Goal of the exercise -
Would you write out every entry exactly, but without the pictures?

--------------------

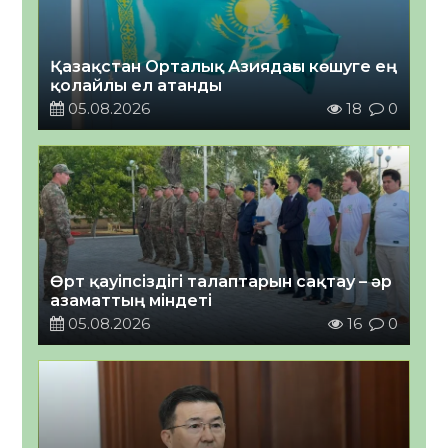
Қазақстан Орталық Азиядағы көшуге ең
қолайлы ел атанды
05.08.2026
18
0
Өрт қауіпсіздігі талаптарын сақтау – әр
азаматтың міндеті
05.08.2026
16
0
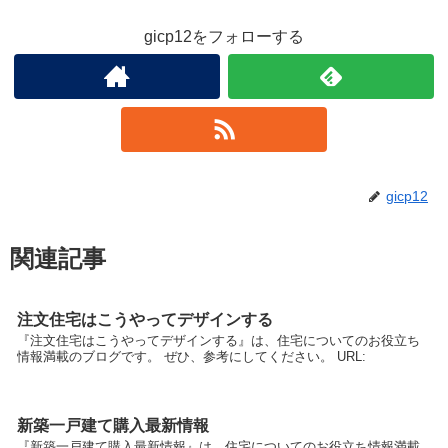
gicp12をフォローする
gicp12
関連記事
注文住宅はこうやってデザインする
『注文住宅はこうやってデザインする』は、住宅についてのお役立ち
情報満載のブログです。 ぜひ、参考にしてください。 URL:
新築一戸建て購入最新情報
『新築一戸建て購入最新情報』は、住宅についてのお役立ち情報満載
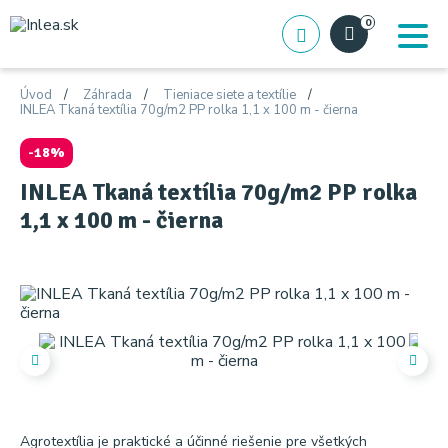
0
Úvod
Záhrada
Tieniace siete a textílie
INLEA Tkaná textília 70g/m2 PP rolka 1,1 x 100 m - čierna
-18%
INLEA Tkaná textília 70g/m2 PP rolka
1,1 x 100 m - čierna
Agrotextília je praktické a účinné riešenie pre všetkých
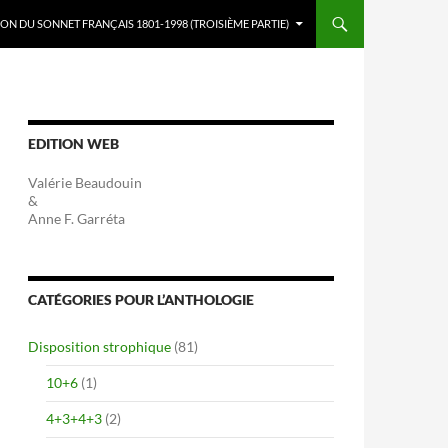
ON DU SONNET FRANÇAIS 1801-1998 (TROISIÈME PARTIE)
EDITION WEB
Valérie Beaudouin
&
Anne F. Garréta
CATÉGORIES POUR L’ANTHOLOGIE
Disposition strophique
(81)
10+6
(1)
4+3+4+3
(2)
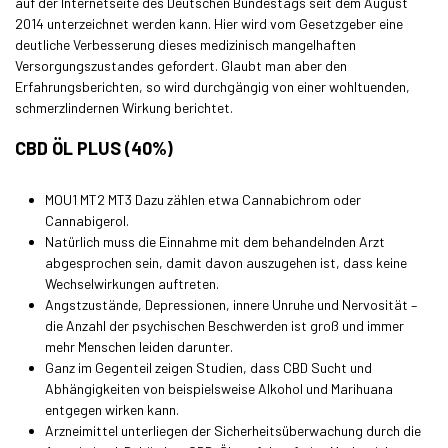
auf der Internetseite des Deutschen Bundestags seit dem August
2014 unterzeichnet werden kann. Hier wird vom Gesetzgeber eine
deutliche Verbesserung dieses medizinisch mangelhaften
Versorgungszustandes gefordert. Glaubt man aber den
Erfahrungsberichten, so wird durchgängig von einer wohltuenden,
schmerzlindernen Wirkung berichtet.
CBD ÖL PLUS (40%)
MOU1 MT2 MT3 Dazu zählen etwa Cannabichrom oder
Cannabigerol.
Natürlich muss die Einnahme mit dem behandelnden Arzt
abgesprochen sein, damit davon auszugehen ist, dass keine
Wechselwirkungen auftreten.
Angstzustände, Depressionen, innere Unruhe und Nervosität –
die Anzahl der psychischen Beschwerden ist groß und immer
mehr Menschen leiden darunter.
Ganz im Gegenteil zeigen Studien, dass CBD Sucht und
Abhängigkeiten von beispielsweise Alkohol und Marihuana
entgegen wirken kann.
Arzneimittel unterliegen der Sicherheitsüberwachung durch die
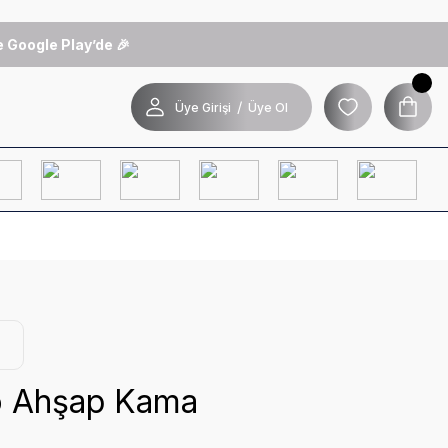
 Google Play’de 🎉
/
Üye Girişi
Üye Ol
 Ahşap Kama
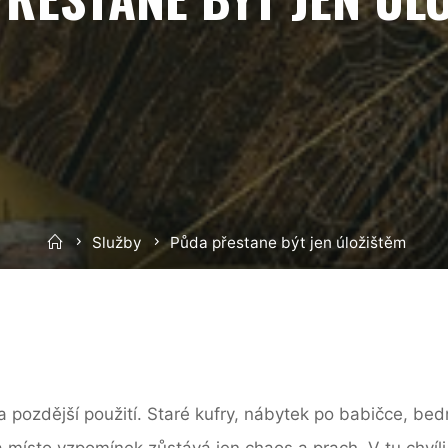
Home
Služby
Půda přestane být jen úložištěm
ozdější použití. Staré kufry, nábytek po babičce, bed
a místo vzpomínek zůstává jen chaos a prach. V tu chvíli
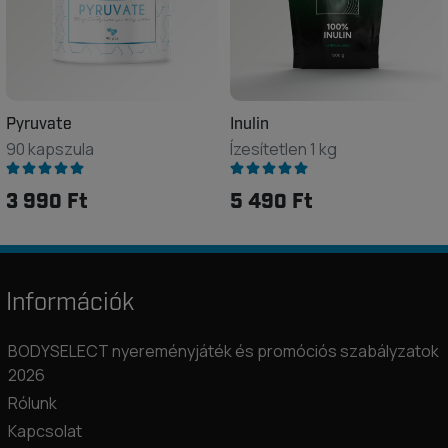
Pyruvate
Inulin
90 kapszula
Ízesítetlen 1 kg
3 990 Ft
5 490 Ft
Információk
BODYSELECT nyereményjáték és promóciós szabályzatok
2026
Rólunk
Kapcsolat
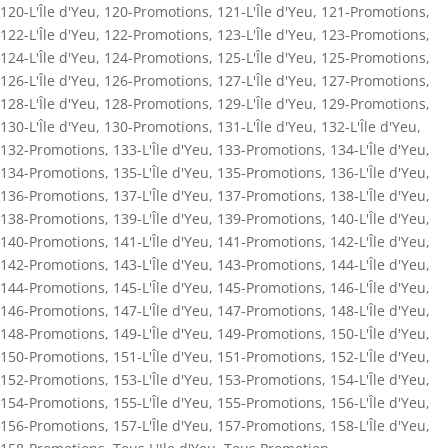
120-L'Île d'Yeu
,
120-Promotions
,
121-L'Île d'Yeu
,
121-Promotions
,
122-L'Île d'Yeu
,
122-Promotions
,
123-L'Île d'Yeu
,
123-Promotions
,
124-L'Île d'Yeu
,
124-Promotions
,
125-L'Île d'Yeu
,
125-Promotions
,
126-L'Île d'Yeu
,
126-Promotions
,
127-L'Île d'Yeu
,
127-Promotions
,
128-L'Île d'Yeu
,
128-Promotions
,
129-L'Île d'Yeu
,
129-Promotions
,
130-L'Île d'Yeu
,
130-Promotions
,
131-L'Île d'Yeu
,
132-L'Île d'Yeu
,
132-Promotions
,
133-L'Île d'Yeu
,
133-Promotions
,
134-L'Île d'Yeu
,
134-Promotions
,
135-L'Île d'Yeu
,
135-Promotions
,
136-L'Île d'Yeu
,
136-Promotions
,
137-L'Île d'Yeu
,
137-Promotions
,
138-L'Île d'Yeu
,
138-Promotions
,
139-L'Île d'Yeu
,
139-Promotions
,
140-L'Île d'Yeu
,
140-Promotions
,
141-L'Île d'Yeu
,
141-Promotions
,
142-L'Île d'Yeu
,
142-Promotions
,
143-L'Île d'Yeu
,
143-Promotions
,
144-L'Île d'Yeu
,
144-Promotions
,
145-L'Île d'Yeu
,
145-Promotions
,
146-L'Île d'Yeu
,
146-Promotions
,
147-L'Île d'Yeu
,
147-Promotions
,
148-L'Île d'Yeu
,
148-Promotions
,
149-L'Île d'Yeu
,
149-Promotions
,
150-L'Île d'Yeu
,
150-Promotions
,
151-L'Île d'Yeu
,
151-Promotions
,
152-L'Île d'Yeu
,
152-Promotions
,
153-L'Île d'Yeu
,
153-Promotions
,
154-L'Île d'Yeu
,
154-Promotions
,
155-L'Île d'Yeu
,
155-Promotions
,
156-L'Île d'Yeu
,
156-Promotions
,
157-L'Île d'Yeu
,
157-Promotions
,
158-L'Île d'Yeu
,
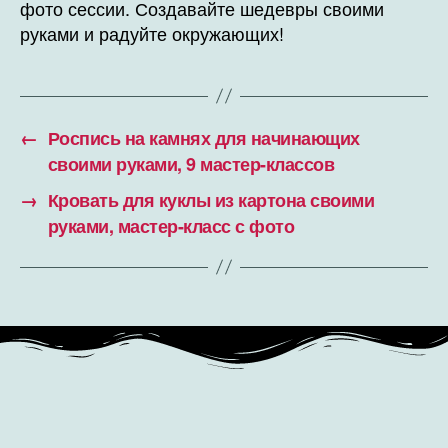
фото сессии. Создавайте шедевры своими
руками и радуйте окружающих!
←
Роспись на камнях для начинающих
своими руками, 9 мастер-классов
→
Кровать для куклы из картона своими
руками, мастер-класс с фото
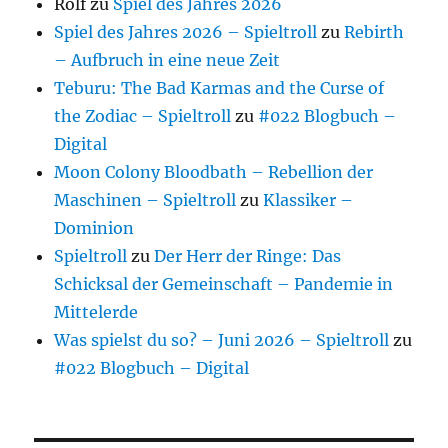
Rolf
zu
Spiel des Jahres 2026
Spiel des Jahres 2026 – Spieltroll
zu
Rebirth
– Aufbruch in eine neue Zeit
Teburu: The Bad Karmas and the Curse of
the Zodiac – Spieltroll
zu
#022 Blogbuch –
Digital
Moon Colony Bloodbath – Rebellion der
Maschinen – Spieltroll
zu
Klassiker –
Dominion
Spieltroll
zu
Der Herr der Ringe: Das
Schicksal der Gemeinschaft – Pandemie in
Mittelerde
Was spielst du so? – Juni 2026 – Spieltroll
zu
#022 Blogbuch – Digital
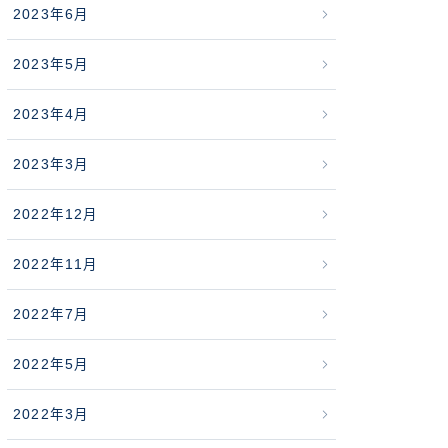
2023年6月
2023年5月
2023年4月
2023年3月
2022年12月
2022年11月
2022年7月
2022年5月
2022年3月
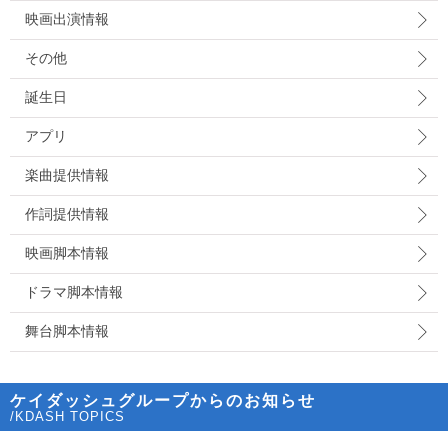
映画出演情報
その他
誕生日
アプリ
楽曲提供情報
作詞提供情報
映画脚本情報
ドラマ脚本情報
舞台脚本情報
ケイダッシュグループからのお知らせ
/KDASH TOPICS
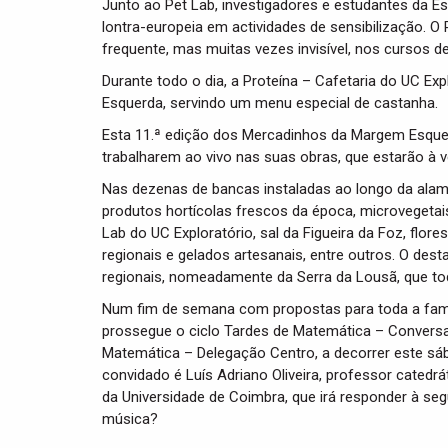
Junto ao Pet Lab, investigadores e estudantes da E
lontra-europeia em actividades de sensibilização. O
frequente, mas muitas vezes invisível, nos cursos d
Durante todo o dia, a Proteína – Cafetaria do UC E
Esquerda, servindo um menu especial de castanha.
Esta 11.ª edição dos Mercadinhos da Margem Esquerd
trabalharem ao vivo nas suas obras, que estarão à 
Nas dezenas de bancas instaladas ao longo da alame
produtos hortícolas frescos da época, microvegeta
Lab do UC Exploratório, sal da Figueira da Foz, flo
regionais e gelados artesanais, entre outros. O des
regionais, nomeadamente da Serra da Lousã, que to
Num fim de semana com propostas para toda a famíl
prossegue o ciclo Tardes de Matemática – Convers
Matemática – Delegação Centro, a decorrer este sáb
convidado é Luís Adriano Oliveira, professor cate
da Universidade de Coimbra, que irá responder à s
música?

--------------------

The answer -
Қазақстан Орталық Азиядағы көшуге ең
қолайлы ел атанды
05.08.2026
18
0
Өрт қауіпсіздігі талаптарын сақтау – әр
азаматтың міндеті
05.08.2026
16
0
gicp12をフォローする
gicp12
関連記事
注文住宅はこうやってデザインする
『注文住宅はこうやってデザインする』は、住宅についてのお役立ち
情報満載のブログです。 ぜひ、参考にしてください。 URL:
新築一戸建て購入最新情報
『新築一戸建て購入最新情報』は、住宅についてのお役立ち情報満載
0
Úvod
Záhrada
Tieniace siete a textílie
INLEA Tkaná textília 70g/m2 PP rolka 1,1 x 100 m - čierna
-18%
INLEA Tkaná textília 70g/m2 PP rolka
1,1 x 100 m - čierna
Agrotextília je praktické a účinné riešenie pre všetkých
ON DU SONNET FRANÇAIS 1801-1998 (TROISIÈME PARTIE)
EDITION WEB
Valérie Beaudouin
&
Anne F. Garréta
CATÉGORIES POUR L’ANTHOLOGIE
Disposition strophique
(81)
10+6
(1)
4+3+4+3
(2)
auf der Internetseite des Deutschen Bundestags seit dem August
2014 unterzeichnet werden kann. Hier wird vom Gesetzgeber eine
deutliche Verbesserung dieses medizinisch mangelhaften
Versorgungszustandes gefordert. Glaubt man aber den
Erfahrungsberichten, so wird durchgängig von einer wohltuenden,
schmerzlindernen Wirkung berichtet.
CBD ÖL PLUS (40%)
MOU1 MT2 MT3 Dazu zählen etwa Cannabichrom oder
Cannabigerol.
Natürlich muss die Einnahme mit dem behandelnden Arzt
abgesprochen sein, damit davon auszugehen ist, dass keine
Wechselwirkungen auftreten.
Angstzustände, Depressionen, innere Unruhe und Nervosität –
die Anzahl der psychischen Beschwerden ist groß und immer
mehr Menschen leiden darunter.
Ganz im Gegenteil zeigen Studien, dass CBD Sucht und
Abhängigkeiten von beispielsweise Alkohol und Marihuana
entgegen wirken kann.
Arzneimittel unterliegen der Sicherheitsüberwachung durch die
 Google Play’de 🎉
/
Üye Girişi
Üye Ol
 Ahşap Kama
Home
Služby
Půda přestane být jen úložištěm
ozdější použití. Staré kufry, nábytek po babičce, bed
a místo vzpomínek zůstává jen chaos a prach. V tu chvíli
Pyruvate
Inulin
90 kapszula
Ízesítetlen 1 kg
3 990 Ft
5 490 Ft
Információk
BODYSELECT nyereményjáték és promóciós szabályzatok
2026
Rólunk
Kapcsolat
120-L'Île d'Yeu
,
120-Promotions
,
121-L'Île d'Yeu
,
121-Promotions
,
122-L'Île d'Yeu
,
122-Promotions
,
123-L'Île d'Yeu
,
123-Promotions
,
124-L'Île d'Yeu
,
124-Promotions
,
125-L'Île d'Yeu
,
125-Promotions
,
126-L'Île d'Yeu
,
126-Promotions
,
127-L'Île d'Yeu
,
127-Promotions
,
128-L'Île d'Yeu
,
128-Promotions
,
129-L'Île d'Yeu
,
129-Promotions
,
130-L'Île d'Yeu
,
130-Promotions
,
131-L'Île d'Yeu
,
132-L'Île d'Yeu
,
132-Promotions
,
133-L'Île d'Yeu
,
133-Promotions
,
134-L'Île d'Yeu
,
134-Promotions
,
135-L'Île d'Yeu
,
135-Promotions
,
136-L'Île d'Yeu
,
136-Promotions
,
137-L'Île d'Yeu
,
137-Promotions
,
138-L'Île d'Yeu
,
138-Promotions
,
139-L'Île d'Yeu
,
139-Promotions
,
140-L'Île d'Yeu
,
140-Promotions
,
141-L'Île d'Yeu
,
141-Promotions
,
142-L'Île d'Yeu
,
142-Promotions
,
143-L'Île d'Yeu
,
143-Promotions
,
144-L'Île d'Yeu
,
144-Promotions
,
145-L'Île d'Yeu
,
145-Promotions
,
146-L'Île d'Yeu
,
146-Promotions
,
147-L'Île d'Yeu
,
147-Promotions
,
148-L'Île d'Yeu
,
148-Promotions
,
149-L'Île d'Yeu
,
149-Promotions
,
150-L'Île d'Yeu
,
150-Promotions
,
151-L'Île d'Yeu
,
151-Promotions
,
152-L'Île d'Yeu
,
152-Promotions
,
153-L'Île d'Yeu
,
153-Promotions
,
154-L'Île d'Yeu
,
154-Promotions
,
155-L'Île d'Yeu
,
155-Promotions
,
156-L'Île d'Yeu
,
156-Promotions
,
157-L'Île d'Yeu
,
157-Promotions
,
158-L'Île d'Yeu
,
фото сессии. Создавайте шедевры своими
руками и радуйте окружающих!
←
Роспись на камнях для начинающих
своими руками, 9 мастер-классов
→
Кровать для куклы из картона своими
руками, мастер-класс с фото
Rolf
zu
Spiel des Jahres 2026
Spiel des Jahres 2026 – Spieltroll
zu
Rebirth
– Aufbruch in eine neue Zeit
Teburu: The Bad Karmas and the Curse of
the Zodiac – Spieltroll
zu
#022 Blogbuch –
Digital
Moon Colony Bloodbath – Rebellion der
Maschinen – Spieltroll
zu
Klassiker –
Dominion
Spieltroll
zu
Der Herr der Ringe: Das
Schicksal der Gemeinschaft – Pandemie in
Mittelerde
Was spielst du so? – Juni 2026 – Spieltroll
zu
#022 Blogbuch – Digital
2023年6月
2023年5月
2023年4月
2023年3月
2022年12月
2022年11月
2022年7月
2022年5月
2022年3月
映画出演情報
その他
誕生日
アプリ
楽曲提供情報
作詞提供情報
映画脚本情報
ドラマ脚本情報
舞台脚本情報
ケイダッシュグループからのお知らせ
/KDASH TOPICS
Junto ao Pet Lab, investigadores e estudantes da E
lontra-europeia em actividades de sensibilização. O
frequente, mas muitas vezes invisível, nos cursos d
Durante todo o dia, a Proteína – Cafetaria do UC E
Esquerda, servindo um menu especial de castanha.
Esta 11.ª edição dos Mercadinhos da Margem Esquerd
trabalharem ao vivo nas suas obras, que estarão à 
Nas dezenas de bancas instaladas ao longo da alame
produtos hortícolas frescos da época, microvegeta
Lab do UC Exploratório, sal da Figueira da Foz, flo
regionais e gelados artesanais, entre outros. O des
regionais, nomeadamente da Serra da Lousã, que to
Num fim de semana com propostas para toda a famíl
prossegue o ciclo Tardes de Matemática – Convers
Matemática – Delegação Centro, a decorrer este sáb
convidado é Luís Adriano Oliveira, professor cate
da Universidade de Coimbra, que irá responder à s
música?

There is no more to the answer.